Livspace Sets Asides $30 Mn To Launch Modular Labels Under ‘Neo’

Neo is a proprietary design-to-manufacturing -to-installation platform

It aims to onboard 2500 partners and expand across India, Southeast Asia

Livspace recently raised $90 Mn from Kharis Capital, Venturi Partners, and others

Bengaluru-based home design and decor service provider Livspace has decided to invest $30 Mn in its latest modular solutions platform Neo, which is its proprietary design-to-manufacturing -to-installation platform.

The $30 Mn investment will be used for further development of the technology and launching multiple multiple private labels in the modular solutions space across 30 markets in India and in Southeast Asia. The company claimed that each of these labels will be designed to meet a different functional, aesthetic or price point needs of customers.

A part of the fund will also be used to onboard over 2500 ecosystem partners including franchisees, original equipment manufacturers (OEMs), modular furniture, kitchen and wardrobe brands, and more in the next nine months.

The design and decor service provider had launched Neo towards the end of 2019. The company, during its pilot run, noted that the productivity of the designers and installers had doubled. Meanwhile, the utilisation for onboarded Livspace manufacturing partners has nearly tripled from 25-30% to 80% leading to higher profits. Raw material suppliers, too, enjoy a steady and greater inflow of business and ease of digitally managing logistics, the company said in its press release.

Livspace was founded in 2014 by Anuj Srivastava and Ramakant Sharma. It is a curated marketplace for homeowners and home designers that provides an end-to-end home design experience. This includes an online marketplace for home interior solutions as well as software tools for designers to streamline workflow.

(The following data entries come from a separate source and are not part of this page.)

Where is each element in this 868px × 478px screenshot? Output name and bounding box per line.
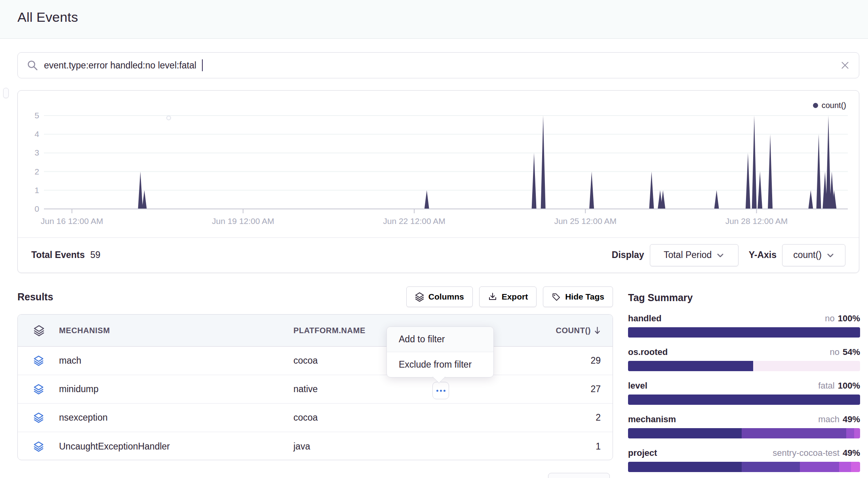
tag-bar-segment[interactable] xyxy=(839,462,851,472)
tag-bar-segment[interactable] xyxy=(628,395,860,405)
svg-text:5: 5 xyxy=(34,111,39,120)
export-button-label: Export xyxy=(502,292,528,302)
tag-summary: Tag Summary handled no 100% os.rooted no… xyxy=(628,292,860,472)
chart-footer: Total Events 59 Display Total Period Y-A… xyxy=(18,237,859,272)
tag-bar-segment[interactable] xyxy=(742,462,800,472)
tag-top-value: no xyxy=(825,313,834,324)
tag-top-value: no xyxy=(830,347,839,357)
table-row[interactable]: UncaughtExceptionHandler java 1 xyxy=(18,432,613,460)
table-row[interactable]: minidump native 27 xyxy=(18,375,613,404)
layers-stack-icon xyxy=(34,441,59,452)
count-header-label: COUNT() xyxy=(556,326,591,335)
tag-top-value: sentry-cocoa-test xyxy=(773,448,839,458)
svg-text:2: 2 xyxy=(34,167,39,176)
chart-legend[interactable]: count() xyxy=(813,101,846,110)
cell-count[interactable]: 2 xyxy=(525,412,601,423)
cell-count[interactable]: 1 xyxy=(525,441,601,452)
tag-bar-segment[interactable] xyxy=(628,428,742,438)
tag-bar-segment[interactable] xyxy=(628,327,860,338)
results-title: Results xyxy=(17,291,53,303)
pagination-buttons[interactable] xyxy=(548,473,610,478)
layers-stack-icon xyxy=(34,412,59,423)
yaxis-label: Y-Axis xyxy=(749,250,777,260)
columns-button[interactable]: Columns xyxy=(406,286,473,307)
cell-count[interactable]: 27 xyxy=(525,384,601,395)
cell-mechanism[interactable]: nsexception xyxy=(59,412,293,423)
tag-percent: 54% xyxy=(843,347,860,357)
layers-stack-icon xyxy=(415,292,424,302)
tag-distribution-bar[interactable] xyxy=(628,428,860,438)
results-header: Results Columns Export Hide Tags xyxy=(17,286,613,307)
tag-distribution-bar[interactable] xyxy=(628,462,860,472)
tag-bar-segment[interactable] xyxy=(854,428,860,438)
yaxis-dropdown[interactable]: count() xyxy=(782,244,845,266)
display-dropdown-value: Total Period xyxy=(664,250,712,260)
svg-text:Jun 19 12:00 AM: Jun 19 12:00 AM xyxy=(212,216,274,226)
hide-tags-button[interactable]: Hide Tags xyxy=(543,286,613,307)
layers-stack-icon xyxy=(34,325,59,336)
cell-context-menu: Add to filter Exclude from filter xyxy=(386,326,494,377)
table-row[interactable]: nsexception cocoa 2 xyxy=(18,404,613,432)
tag-icon xyxy=(552,292,561,302)
cell-actions-button[interactable] xyxy=(432,382,449,399)
svg-text:Jun 28 12:00 AM: Jun 28 12:00 AM xyxy=(725,216,788,226)
cell-platform[interactable]: java xyxy=(293,441,525,452)
chevron-down-icon xyxy=(716,251,724,259)
svg-text:1: 1 xyxy=(34,186,39,195)
layers-stack-icon xyxy=(34,384,59,395)
tag-distribution-bar[interactable] xyxy=(628,327,860,338)
table-row[interactable]: mach cocoa 29 xyxy=(18,347,613,375)
tag-bar-segment[interactable] xyxy=(742,428,846,438)
search-input[interactable]: event.type:error handled:no level:fatal xyxy=(44,60,196,71)
resize-handle[interactable] xyxy=(3,88,9,98)
tag-summary-title: Tag Summary xyxy=(628,292,860,303)
tag-bar-segment[interactable] xyxy=(628,462,742,472)
tag-block-level: level fatal 100% xyxy=(628,380,860,405)
yaxis-dropdown-value: count() xyxy=(793,250,822,260)
tag-percent: 49% xyxy=(843,414,860,425)
cell-mechanism[interactable]: UncaughtExceptionHandler xyxy=(59,441,293,452)
column-header-mechanism[interactable]: MECHANISM xyxy=(59,326,293,335)
cell-mechanism[interactable]: minidump xyxy=(59,384,293,395)
cell-count[interactable]: 29 xyxy=(525,355,601,366)
tag-block-mechanism: mechanism mach 49% xyxy=(628,414,860,438)
legend-label: count() xyxy=(822,101,846,110)
events-chart-panel: Jun 16 12:00 AMJun 19 12:00 AMJun 22 12:… xyxy=(17,90,859,273)
tag-distribution-bar[interactable] xyxy=(628,361,860,371)
menu-item-add-to-filter[interactable]: Add to filter xyxy=(387,327,493,352)
search-bar[interactable]: event.type:error handled:no level:fatal xyxy=(17,52,859,78)
tag-block-os-rooted: os.rooted no 54% xyxy=(628,347,860,371)
tag-block-handled: handled no 100% xyxy=(628,313,860,338)
tag-bar-segment[interactable] xyxy=(800,462,839,472)
total-events-value: 59 xyxy=(90,250,101,260)
tag-name: handled xyxy=(628,313,661,324)
clear-search-button[interactable] xyxy=(840,60,850,70)
display-dropdown[interactable]: Total Period xyxy=(650,244,739,266)
tag-name: os.rooted xyxy=(628,347,668,357)
column-header-count[interactable]: COUNT() xyxy=(525,326,601,335)
hide-tags-button-label: Hide Tags xyxy=(565,292,604,302)
page-header xyxy=(0,0,868,39)
tag-bar-segment[interactable] xyxy=(846,428,855,438)
cell-mechanism[interactable]: mach xyxy=(59,355,293,366)
tag-bar-segment[interactable] xyxy=(753,361,860,371)
tag-bar-segment[interactable] xyxy=(628,361,753,371)
tag-distribution-bar[interactable] xyxy=(628,395,860,405)
columns-button-label: Columns xyxy=(428,292,464,302)
chevron-down-icon xyxy=(826,251,834,259)
search-icon xyxy=(27,59,38,71)
export-button[interactable]: Export xyxy=(479,286,537,307)
ellipsis-icon xyxy=(444,390,445,392)
ellipsis-icon xyxy=(440,390,442,392)
cell-platform[interactable]: native xyxy=(293,384,525,395)
svg-text:Jun 25 12:00 AM: Jun 25 12:00 AM xyxy=(554,216,617,226)
table-header-row: MECHANISM PLATFORM.NAME COUNT() xyxy=(18,315,613,347)
tag-bar-segment[interactable] xyxy=(851,462,860,472)
tag-percent: 49% xyxy=(843,448,860,458)
tag-name: level xyxy=(628,380,647,391)
cell-platform[interactable]: cocoa xyxy=(293,412,525,423)
tag-percent: 100% xyxy=(838,380,860,391)
tag-top-value: fatal xyxy=(818,380,835,391)
events-area-chart[interactable]: Jun 16 12:00 AMJun 19 12:00 AMJun 22 12:… xyxy=(18,91,859,237)
svg-text:3: 3 xyxy=(34,148,39,157)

It currently has its presence across nine metro cities and designed over 20K homes. It marked its entry in Singapore last year. It had raised $90 Mn in Series D funding from Kharis Capital, Venturi Partners, FFP, Peugeot Group’s holding company and EDBI, Ingka Investments, TPG Growth, Goldman Sachs, UC-RNT and Bessemer Ventures.

The company planned to use that fund to expand its supply chain and presence across new markets, create fresh offerings and private labels in the Asia Pacific (APAC) regions. The company is also evaluating other countries such as Australia, Malaysia and Indonesia in the APAC region and the Middle East as its next markets.

Livspace’s top competitors include At Home Group, Pepperfry, Stokers, HomeLane and American Furniture Warehouse. HomeLane too is looking to expand its services to new markets and has been raising funding for the same. Last month, it raised over $8.1 Mn (INR 60 Cr) from Stride Ventures, Accel Partners, Sequoia Capital, Evolvence India and JSW Ventures.